Em 1987, foi realizada a 1ª Semana do Meio Ambiente de Tiradentes, com diversas atividades, a envolver os principais problemas ambientais da localidade e com o apoio técnico da Escola Superior de Agricultura de Lavras, a atual UFLA. Enquanto foi possível, a Semana do Meio Ambiente foi realizada e teve significativa repercussão, envolveu toda comunidade escolar e contou com amplo apoio institucional e inclusive do padre José Nacif Nicolau, que acompanhou e celebrou missas ecológicas na Serra de São José.
Programas da Semana do Meio Ambiente de Tiradentes. Acervo: Luiz Cruz.
A SAT – Sociedade Amigos de Tiradentes, o IHGT – Instituto
Histórico e Geográfico de Tiradentes, o ICBO – Instituto Cultural Biblioteca do
Ó e a SCBVT – Sociedade Corpo de Bombeiros Voluntário de Tiradentes realizaram
diversas campanhas para combater a retirada e o comércio ilegal de orquídeas da
Serra de São José. Algumas vezes contou com o apoio da Polícia Militar do Meio
Ambiente e também da Promotoria de Justiça de São João del-Rei.
Arte criada pela artista visual Maria José Boaventura, para camiseta do núcleo. Acervo: Luiz Cruz.

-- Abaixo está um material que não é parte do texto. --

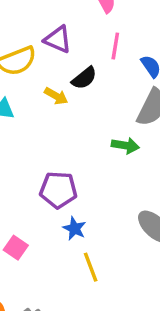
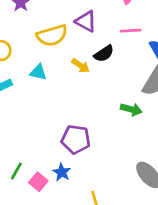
pink line: (115, 46) -> (130, 31), turned 72
blue star: (74, 228) -> (62, 172), moved

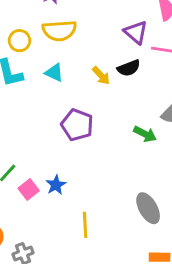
purple triangle: (86, 21) -> (136, 32), moved
yellow semicircle: (52, 35) -> (59, 31), moved
purple pentagon: (76, 139) -> (77, 125), moved

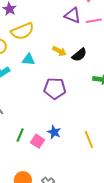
black semicircle: (129, 68) -> (79, 55), moved
yellow line: (85, 225) -> (89, 139), moved

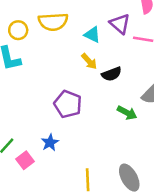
cyan triangle: (28, 60) -> (92, 35), moved
blue star: (54, 132) -> (50, 142), moved

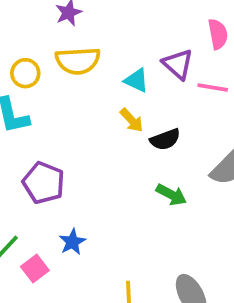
purple pentagon: (68, 104) -> (44, 183), moved
green arrow: (127, 113) -> (171, 195), moved

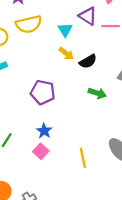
cyan triangle: (136, 80) -> (65, 30), turned 42
purple pentagon: (44, 183) -> (43, 92), moved
pink square: (35, 268) -> (41, 151), moved

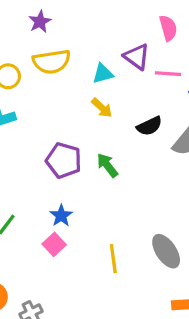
cyan triangle: (65, 30) -> (103, 74), turned 42
black semicircle: (88, 61) -> (149, 126), moved
green arrow: (97, 93) -> (107, 165), moved, turned -150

Posteriormente, foi criado o Núcleo Orquidófilo Serra de São José. As primeiras reuniões do núcleo ocorreram no ICBO e logo aconteceram os eventos, como as exposições, oficinas, palestras e intenso processo de conscientização para a preservação das plantas nativas da serra. A orquídea Laelia mantiqueirae foi eleita para ser o símbolo do núcleo. Planta que ocorre em um dos principais ambientes da serra, o campo rupestre, e que necessita de condições ambientais específicas para sobreviver.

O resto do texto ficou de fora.